そのため、伊達判決を破棄して地裁に差し戻した1959年12月16日最高裁大法廷の判決が無効であり失効であることを求めて再審を請求するのです。やや難解・長文ですが、読んで広めてください。
■砂川事件とは
砂川事件とは、1957年7月、東京都立川市砂川の米空軍基地拡張の強制収用に反対する抗議行動で、市民が基地内に2〜4mほど立ち入ったとして、同年9月、20名を選んで逮捕し、安保条約に基づく刑事特別法違反(基地立入り罪)で起訴した事件です。
一年半にわたる審理の結果、東京地裁伊達秋雄裁判長は:
・「安保条約に基づき日本に駐留する米軍は、極東の安全のためにも出動するので、その結果、日本 は自国と直接関係のない紛争に巻き込まれるおそれがある。そのような米軍の駐留を許容する日本政府の行為は憲法前文の『政府の行為により再び戦争の惨禍が起こらないようにすることを決意し』の精神に反する疑いがある」
・「そのような米軍基地への立入行為に対し軽犯罪法の立入罪よりも重い法定刑を定めている刑事特別法2条は憲法31条に違反して無効」であるとし、被告の行為は罪とならないとして無実判決(伊達判決)を言渡しました。
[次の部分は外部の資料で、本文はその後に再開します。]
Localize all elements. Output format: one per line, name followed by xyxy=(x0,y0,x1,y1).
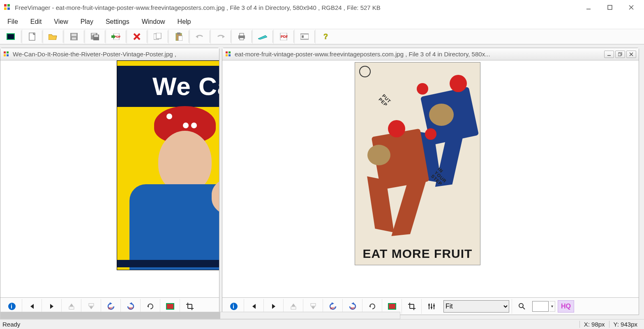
save-icon[interactable] xyxy=(64,30,83,44)
svg-rect-0 xyxy=(4,4,7,7)
image-canvas-right[interactable]: PUT PEP IN YOUR STEP EAT MORE FRUIT xyxy=(222,60,639,297)
svg-rect-98 xyxy=(431,307,432,308)
svg-marker-31 xyxy=(222,35,225,38)
svg-rect-53 xyxy=(89,304,94,306)
svg-rect-9 xyxy=(7,34,14,39)
doc-close-button[interactable] xyxy=(626,51,636,58)
svg-rect-15 xyxy=(72,37,76,39)
fullscreen-icon[interactable] xyxy=(1,30,21,44)
document-title-bar-left[interactable]: We-Can-Do-It-Rosie-the-Riveter-Poster-Vi… xyxy=(0,48,219,60)
zoom-tool-icon[interactable] xyxy=(512,299,531,314)
image-canvas-left[interactable]: We Can D xyxy=(0,60,219,297)
hq-button[interactable]: HQ xyxy=(558,300,574,313)
save-as-icon[interactable] xyxy=(85,30,104,44)
menu-file[interactable]: File xyxy=(2,16,24,27)
app-icon xyxy=(3,3,12,12)
svg-rect-44 xyxy=(7,51,9,53)
svg-rect-66 xyxy=(226,51,228,53)
poster-caption: EAT MORE FRUIT xyxy=(355,247,480,261)
pdf-icon[interactable]: PDF xyxy=(273,30,293,44)
svg-rect-43 xyxy=(4,51,6,53)
svg-rect-45 xyxy=(4,54,6,56)
slideshow-icon[interactable] xyxy=(294,30,314,44)
document-title-bar-right[interactable]: eat-more-fruit-vintage-poster-www.freevi… xyxy=(222,48,639,60)
svg-rect-33 xyxy=(240,33,244,36)
svg-rect-61 xyxy=(167,304,173,309)
svg-rect-26 xyxy=(156,33,161,39)
svg-marker-77 xyxy=(252,304,256,309)
svg-marker-83 xyxy=(332,302,334,305)
background-color-swatch[interactable] xyxy=(532,301,549,312)
delete-icon[interactable] xyxy=(127,30,146,44)
svg-rect-39 xyxy=(302,35,304,38)
menu-edit[interactable]: Edit xyxy=(25,16,48,27)
horizontal-scrollbar[interactable] xyxy=(0,312,400,319)
svg-marker-82 xyxy=(311,306,315,309)
svg-text:i: i xyxy=(233,303,234,310)
doc-icon xyxy=(225,51,232,58)
svg-rect-28 xyxy=(177,32,180,35)
svg-text:90°: 90° xyxy=(351,306,355,310)
poster-banner-text: We Can D xyxy=(117,66,219,107)
status-text: Ready xyxy=(2,321,579,328)
svg-text:i: i xyxy=(11,303,12,310)
background-color-dropdown[interactable]: ▾ xyxy=(549,301,555,312)
new-icon[interactable] xyxy=(22,30,42,44)
document-title-right: eat-more-fruit-vintage-poster-www.freevi… xyxy=(235,51,602,58)
svg-marker-52 xyxy=(69,304,74,306)
svg-rect-99 xyxy=(433,305,435,306)
menu-settings[interactable]: Settings xyxy=(100,16,135,27)
svg-marker-35 xyxy=(258,35,267,39)
zoom-select[interactable]: Fit xyxy=(443,300,509,313)
doc-minimize-button[interactable] xyxy=(604,51,614,58)
copy-icon[interactable] xyxy=(148,30,167,44)
svg-text:90°: 90° xyxy=(129,306,134,310)
svg-rect-67 xyxy=(229,51,231,53)
svg-marker-50 xyxy=(50,304,53,309)
doc-icon xyxy=(3,51,10,58)
svg-marker-54 xyxy=(89,306,93,309)
svg-rect-3 xyxy=(7,7,10,10)
svg-rect-89 xyxy=(389,304,395,309)
menu-window[interactable]: Window xyxy=(136,16,171,27)
redo-icon[interactable] xyxy=(210,30,230,44)
svg-text:90°: 90° xyxy=(108,306,113,310)
svg-rect-34 xyxy=(240,38,244,40)
menu-view[interactable]: View xyxy=(48,16,74,27)
svg-text:90°: 90° xyxy=(330,306,335,310)
close-button[interactable] xyxy=(625,2,637,12)
svg-rect-19 xyxy=(94,35,98,37)
svg-marker-12 xyxy=(48,35,57,40)
svg-rect-14 xyxy=(72,34,76,36)
print-icon[interactable] xyxy=(231,30,251,44)
crop-icon[interactable] xyxy=(402,299,421,314)
menu-bar: File Edit View Play Settings Window Help xyxy=(0,15,644,29)
svg-rect-81 xyxy=(311,304,316,306)
adjust-icon[interactable] xyxy=(421,299,441,314)
workspace: We-Can-Do-It-Rosie-the-Riveter-Poster-Vi… xyxy=(0,44,644,319)
menu-play[interactable]: Play xyxy=(75,16,99,27)
svg-rect-1 xyxy=(7,4,10,7)
paste-icon[interactable] xyxy=(169,30,188,44)
poster-text-pep: PUT PEP xyxy=(378,93,392,108)
svg-rect-72 xyxy=(618,53,621,56)
main-toolbar: PDF PDF ? xyxy=(0,29,644,44)
svg-marker-57 xyxy=(129,302,132,305)
svg-rect-46 xyxy=(7,54,9,56)
svg-rect-79 xyxy=(291,307,296,309)
pdf-export-icon[interactable]: PDF xyxy=(106,30,125,44)
svg-rect-97 xyxy=(428,304,430,306)
svg-marker-85 xyxy=(351,302,354,305)
scan-icon[interactable] xyxy=(252,30,272,44)
svg-marker-80 xyxy=(291,304,295,306)
maximize-button[interactable] xyxy=(604,2,616,12)
doc-restore-button[interactable] xyxy=(615,51,625,58)
svg-rect-2 xyxy=(4,7,7,10)
undo-icon[interactable] xyxy=(189,30,209,44)
minimize-button[interactable] xyxy=(582,2,595,12)
image-content-fruit: PUT PEP IN YOUR STEP EAT MORE FRUIT xyxy=(355,62,480,265)
svg-marker-55 xyxy=(110,302,112,305)
open-icon[interactable] xyxy=(43,30,62,44)
help-icon[interactable]: ? xyxy=(315,30,335,44)
menu-help[interactable]: Help xyxy=(172,16,197,27)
安保条約の調印が遅延することを恐れた政府/検察庁は異例の跳躍上告をし、最高裁大法廷は、1959年12月の無罪判決(伊達判決)を破棄し、事件を東京地裁に差戻しました。差戻後、東京地裁はこの最高裁判決の判断に拘束されると述べて罰金2,000円の有罪判決を言渡し、有罪判決が確定しました。
■ところが、近年・・・
ところが、近年、研究者によって当時の田中耕太郎最高裁長官が事件係属中に計3回も駐日米大使/主席公使と密談、裁判情報を米国側に伝えていた事実が発覚しました。これにより最高裁大法廷は、刑事被告人に公平な裁判を保障する憲法37条に違反する不公平な裁判所であったことが判明しました。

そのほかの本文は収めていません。